Today’s Good News: Schools Feed Kids Local Produce

We all remember the “tuna surprise” and other awful choices in the school cafeteria.  Nowadays, I understand it could even be McDonald’s.   There is a movement afoot, however, to see that kids in school get tasty and nutritious local produce.  The Wall St. Journal had a nice article recently about this phenomenon.  Apparently 18 states have passed legislation encouraging schools to use local produce.  The federal government used to prevent schools from using “geographic preferences” in procuring food, but the Farm Bill passed earlier this year loosened that restriction.

Two nonprofits — the Center for Food and Justice at Occidental College in Los Angeles and the Community Food Security Coalition in Portland, Ore. — formed a program last year to link up schools with nearby farms across the country.  Even Los Angeles has gone local: Rather than relying on a single food distributor, the school district now sends a buyer to farmers’ markets in the wee hours of the morning each day.

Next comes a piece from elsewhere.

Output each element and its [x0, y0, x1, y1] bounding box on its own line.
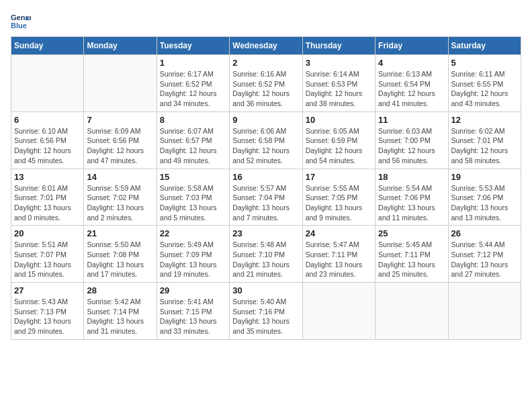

The National Farm to School Network estimates 2,000 programs have been set up.  Since its inception, the network has advised parents, farmers and school administrators interested in starting their own farm-to-school movement, and also lobbied for changes in federal legislation that would make it easier to do so, says co-director Marion Kalb.

It’s a win-win-win:  kids love the food and eat more,  local farms get money, it builds the market for local produce.  Even large food suppliers like Sodexho and Sysco are working more with local suppliers rather than trucking all the good in from far away.

Filed by Karen on September 5th, 2008 under Education, Food, Grassroots Organizing



One Response to “Today’s Good News: Schools Feed Kids Local Produce”

  1. greg gerritt Says:

    In RI the Urban Agriculture Task Force has been doing this for several years, quite successfully.